YOUR TASK. Copy task, pictures excluded: set down exactly the lines from the one containing "rente en attente" to the end of the data below.

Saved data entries
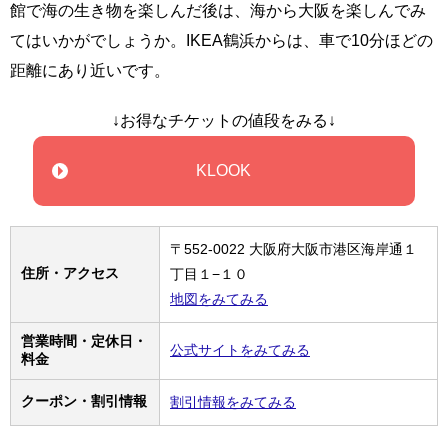
館で海の生き物を楽しんだ後は、海から大阪を楽しんでみ
てはいかがでしょうか。IKEA鶴浜からは、車で10分ほどの
距離にあり近いです。
↓お得なチケットの値段をみる↓
KLOOK
〒552-0022 大阪府大阪市港区海岸通１
住所・アクセス
丁目１−１０
地図をみてみる
営業時間・定休日・
公式サイトをみてみる
料金
クーポン・割引情報
割引情報をみてみる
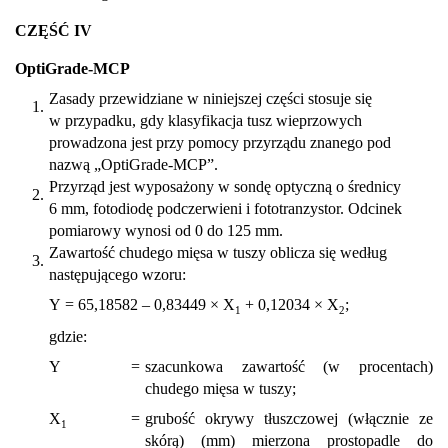
CZĘŚĆ IV
OptiGrade-MCP
Zasady przewidziane w niniejszej części stosuje się
1.
w przypadku, gdy klasyfikacja tusz wieprzowych
prowadzona jest przy pomocy przyrządu znanego pod
nazwą „OptiGrade-MCP”.
Przyrząd jest wyposażony w sondę optyczną o średnicy
2.
6 mm, fotodiodę podczerwieni i fototranzystor. Odcinek
pomiarowy wynosi od 0 do 125 mm.
Zawartość chudego mięsa w tuszy oblicza się według
3.
następującego wzoru:
Y = 65,18582 – 0,83449 × X
+ 0,12034 × X
;
1
2
gdzie:
Y
=
szacunkowa zawartość (w procentach)
chudego mięsa w tuszy;
X
=
grubość okrywy tłuszczowej (włącznie ze
1
skórą) (mm) mierzona prostopadle do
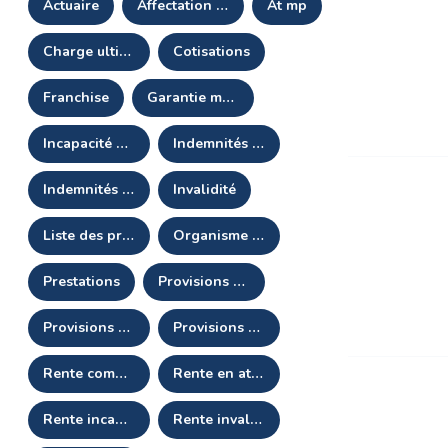
actuaire
affectation longue durée (ald)
at mp
charge ultime
cotisations
franchise
garantie maintien de salaire
incapacité permanente professionnelle
indemnités journalières complémentaires
indemnités journalières de sécurité sociale
invalidité
liste des produits et prestations (lpp)
organisme assureur
prestations
provisions maintien garantie décès (pmgdc)
provisions mathématiques (pm)
provisions pour sinistres à payer (psap)
rente complémentaire d'invalidité
rente en attente
rente incapacité
rente invalidité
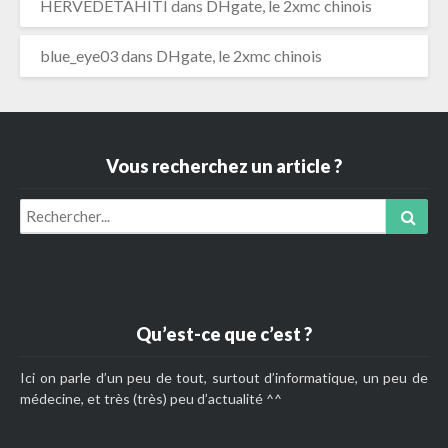
HERVEDETAHITI
dans
DHgate, le 2xmc chinois
blue_eye03
dans
DHgate, le 2xmc chinois
Vous recherchez un article ?
Search
Sear
for:
Qu’est-ce que c’est ?
Ici on parle d’un peu de tout, surtout d’informatique, un peu de
médecine, et très (très) peu d’actualité ^^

OUTPUT FOR THIS TASK.
rente en attente
rente incapacité
rente invalidité
HERVEDETAHITI
dans
DHgate, le 2xmc chinois
blue_eye03
dans
DHgate, le 2xmc chinois
Vous recherchez un article ?
Search
Sear
for:
Qu’est-ce que c’est ?
Ici on parle d’un peu de tout, surtout d’informatique, un peu de
médecine, et très (très) peu d’actualité ^^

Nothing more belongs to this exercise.